Everyone knows a man’s home is his castle – Agreed? The basic right of privacy in one’s place of residence has been a fundamental founding principle in any Democratic system, going back to England in the 1600s.
William Pitt expressed this concept well in the English Parliament in 1763, “The poorest man may, in his cottage, bid defiance to all the forces of the crown. It may be frail; its roof may shake; the wind may blow through; the storm may enter; but the King of England may not enter; all his force dares not cross the threshold of the ruined tenement.”
This basic privacy concept was restated last year in an editorial by the ultraconservative Washington Times, “In this country, the FBI may not enter our tenements, ruined or otherwise, unless its agents adhere to the requirements of the Fourth Amendment. That’s what the Constitution says.”
But the newly constituted U.S. Supreme Court feels otherwise. In a decision handed down last week, the Supremes gave the go ahead for a completely different standard that no longer require police officers to get a search warrant and knock on one’s door announcing they are there to search the house.
Under the new rules, and despite what would seem to be a solid constitutional protection otherwise, there is now apparently no policy protecting the homeowner and the sanctity of his home from immediate entry by the police.
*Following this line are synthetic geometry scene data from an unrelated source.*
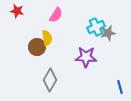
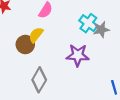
cyan cross: (96, 27) -> (88, 23), turned -30
yellow semicircle: (47, 38) -> (36, 35), turned -133

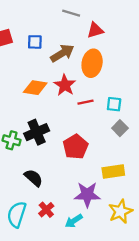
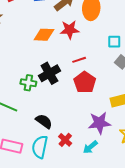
red star: (65, 85) -> (70, 30), turned -30
red line: (85, 102) -> (79, 60), moved
black semicircle: (34, 178) -> (44, 121), moved

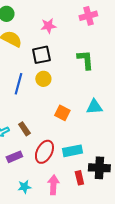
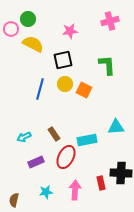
cyan triangle: (94, 107) -> (116, 127), moved
orange square: (62, 113) -> (84, 90), moved
brown rectangle: (24, 129) -> (54, 134), moved
cyan rectangle: (72, 151) -> (87, 140), moved

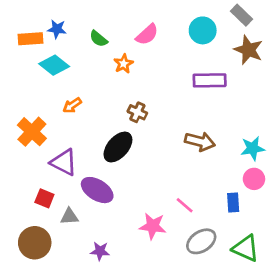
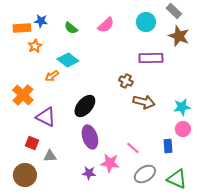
orange star: (124, 64) -> (35, 46), moved
cyan diamond: (54, 65) -> (68, 60), moved
brown cross: (137, 112) -> (126, 81), moved
purple ellipse: (97, 190) -> (90, 137), moved, turned 40
purple star: (100, 251) -> (89, 173), moved

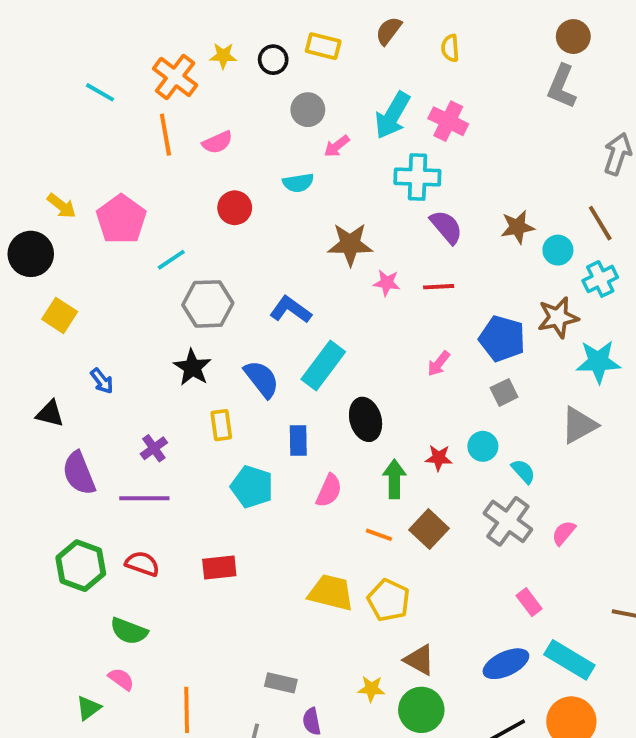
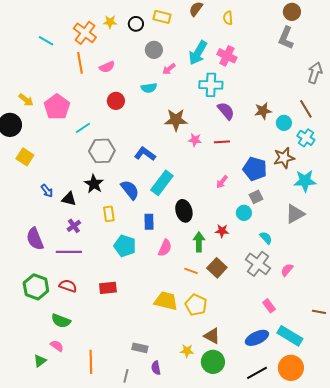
cyan cross: (600, 279) -> (306, 138), turned -30
black triangle: (50, 414) -> (69, 199), moved
cyan circle: (483, 446) -> (244, 213), moved

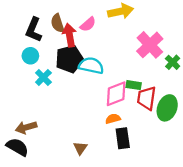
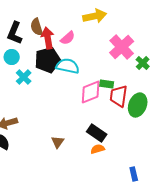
pink semicircle: (88, 24) -> (68, 38), moved
orange semicircle: (113, 119) -> (98, 149), moved
black rectangle: (123, 138) -> (97, 133), turned -48

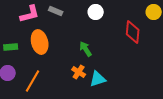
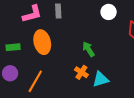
gray rectangle: (56, 11) -> (58, 11), turned 64
white circle: (96, 12) -> (109, 12), moved

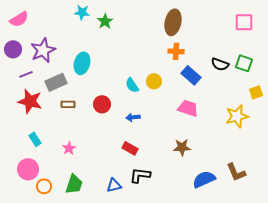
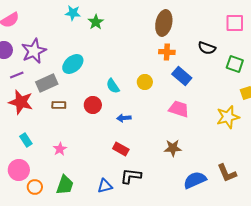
cyan ellipse: (82, 63) -> (73, 64), turned 35
black semicircle: (220, 64) -> (207, 48), moved
cyan semicircle: (132, 85) -> (113, 86), moved

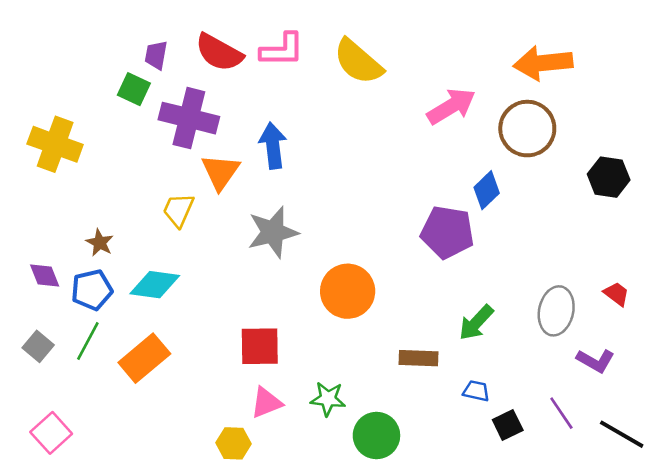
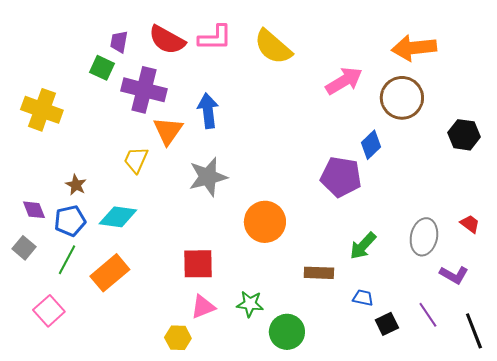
gray square: (38, 346) -> (24, 248), moved
pink square: (51, 433) -> (49, 311), moved
black line: (622, 434) -> (474, 331), turned 39

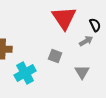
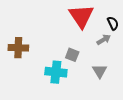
cyan cross: (25, 73) -> (56, 72), moved, turned 35

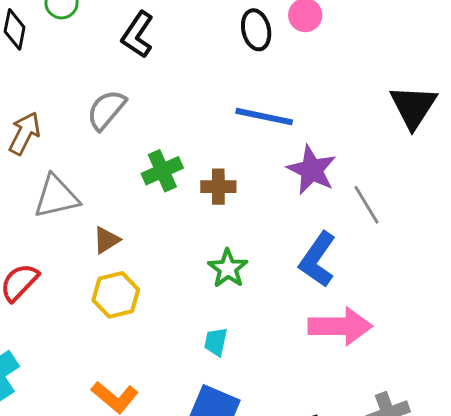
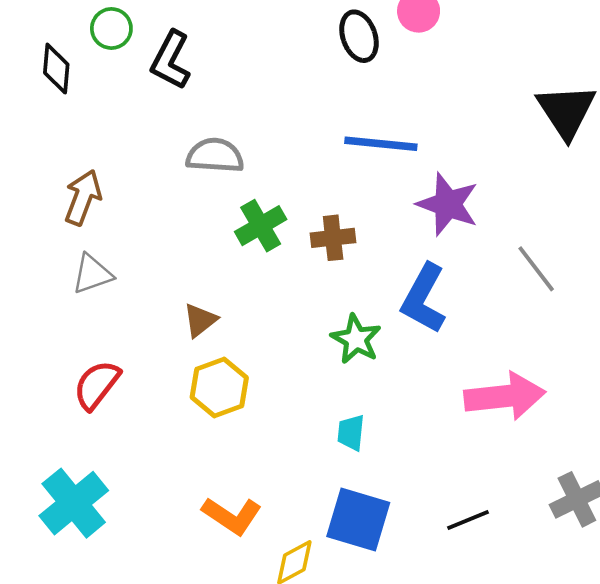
black L-shape: (137, 35) -> (171, 60), moved
gray semicircle: (106, 110) -> (215, 156), moved, turned 60
gray triangle: (56, 197) -> (92, 274), moved, size x0.7
gray line: (366, 205) -> (536, 269), moved
blue L-shape: (318, 260) -> (424, 299), moved

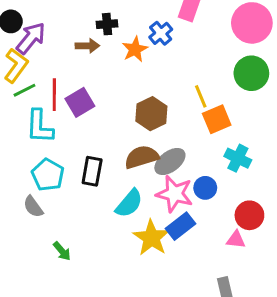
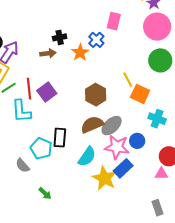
orange square: (217, 119) -> (140, 94), turned -36
cyan pentagon: (48, 175) -> (41, 148), moved

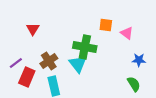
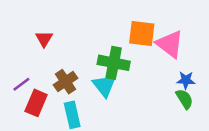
orange square: (106, 25) -> (142, 33), size x1.5
pink triangle: (127, 33) -> (170, 44), size x1.6
green semicircle: (134, 84) -> (184, 99), moved

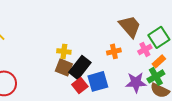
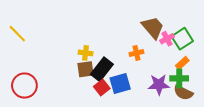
pink cross: (145, 49) -> (167, 39), moved
brown square: (64, 67) -> (86, 69), turned -30
green cross: (156, 76) -> (179, 78), turned 30

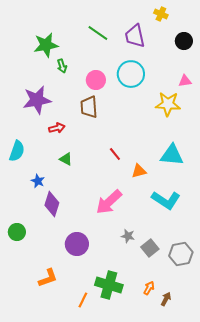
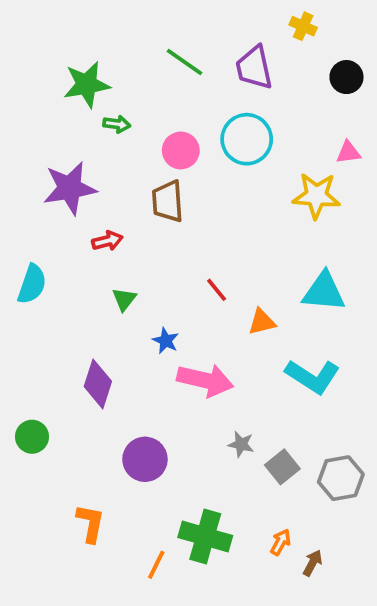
green arrow: (62, 66) -> (117, 124), turned -64
green triangle: (66, 159) -> (124, 299), turned 40
blue star: (38, 181) -> (166, 341), moved
pink arrow: (109, 202) -> (205, 380), turned -124
orange L-shape: (48, 278) -> (90, 523), turned -60

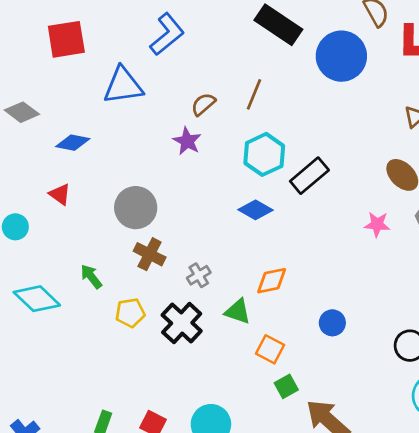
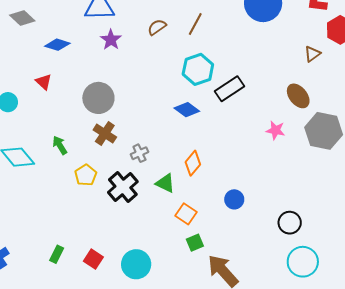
purple star: (187, 141) -> (111, 40), moved
orange diamond: (272, 281) -> (193, 163), turned -45
yellow pentagon: (130, 313) -> (86, 175), turned -30

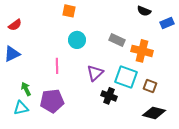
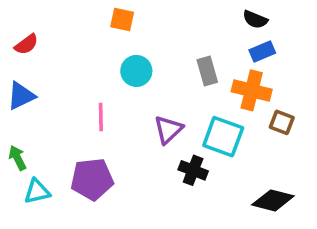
blue rectangle: (167, 23) -> (262, 51), moved
gray rectangle: (117, 40) -> (207, 71), turned 49
brown square: (150, 86) -> (282, 122), moved
green arrow: (26, 89) -> (17, 158), moved

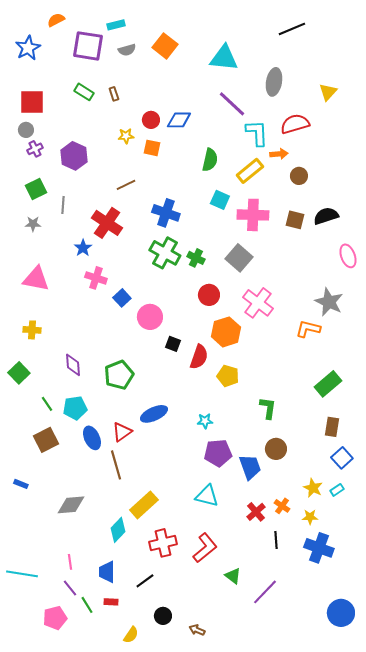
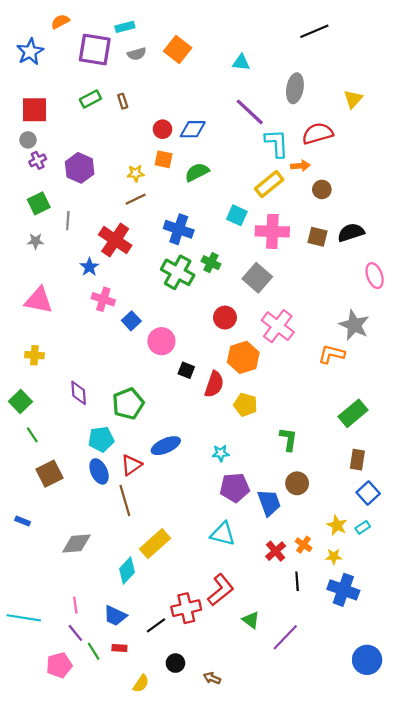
cyan triangle: (224, 58) -> (241, 62), size x0.6
green rectangle: (84, 92) -> (90, 99), turned -60
yellow star: (126, 136) -> (136, 173), moved
green semicircle: (210, 160) -> (197, 172), moved, turned -130
green cross: (196, 258) -> (211, 263), moved
green line: (47, 404) -> (32, 435), moved
cyan pentagon: (75, 408) -> (101, 439), moved
red cross: (163, 543) -> (186, 608), moved
blue trapezoid: (107, 572) -> (115, 616), turned -65

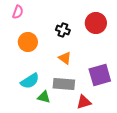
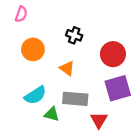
red circle: (96, 23) -> (113, 54), moved
orange triangle: (65, 58) -> (67, 68), moved
red triangle: (84, 102) -> (99, 120), turned -42

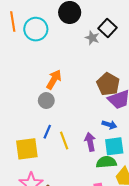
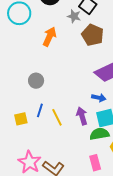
orange arrow: (54, 79) -> (49, 37), moved
brown pentagon: (108, 84) -> (93, 35), moved
yellow square: (27, 149) -> (21, 119), moved, size x0.6

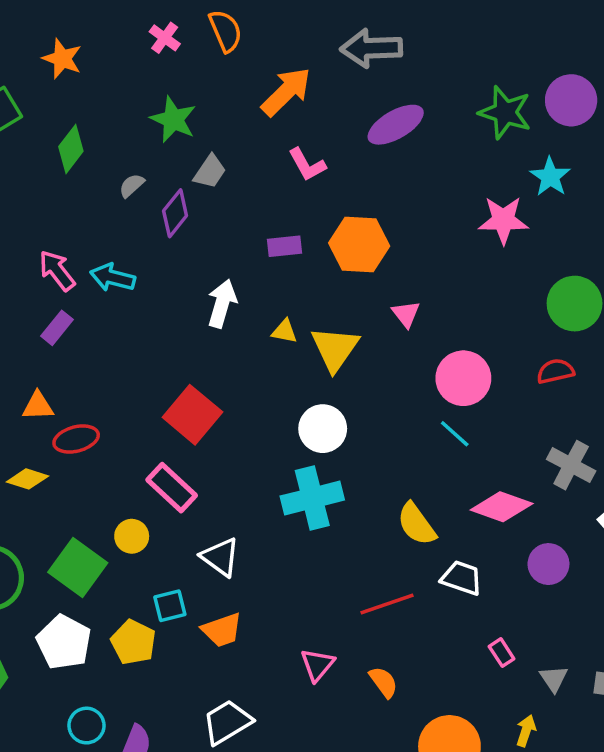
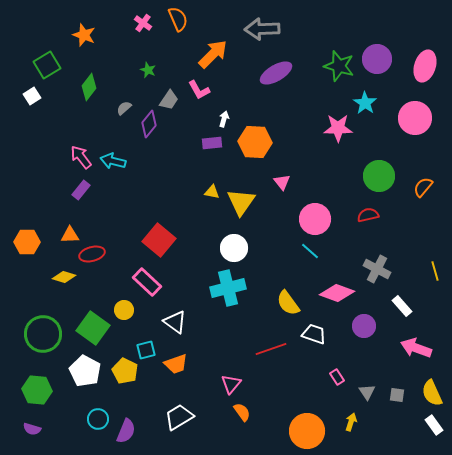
green star: (173, 119) -> (148, 70), size x0.6
pink L-shape: (307, 165) -> (199, 90), moved
white arrow: (222, 304) -> (224, 119), moved, size x0.6
orange semicircle: (383, 682) -> (242, 412), moved

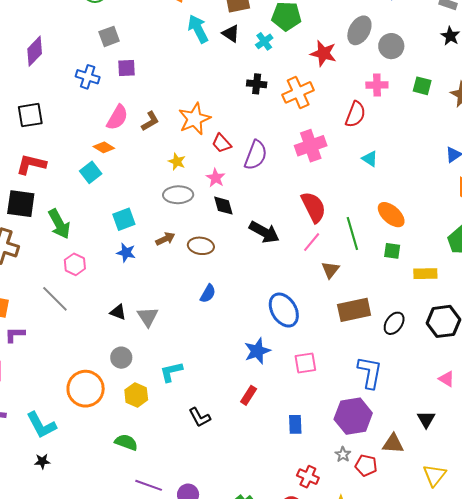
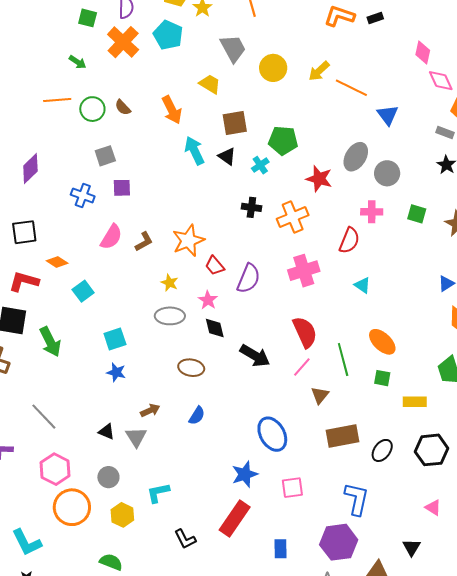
orange diamond: (104, 147) -> (57, 262), moved
brown arrow: (165, 239) -> (150, 410), moved
pink hexagon: (75, 264) -> (55, 469), moved, size x1.4
red rectangle: (249, 395) -> (235, 518), size x1.8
No announcement, no warrant, no knocking. Use whatever means necessary to kick down the door and barge on in.
This basic right to be protected from invasion in your home was dismissed as a trivial concern by Justice Antonin Scalia, who wrote the majority opinion for the court. He found privacy rights passé’ by writing that most concerned were merely arguing for “the right not to be intruded upon in one’s nightclothes.”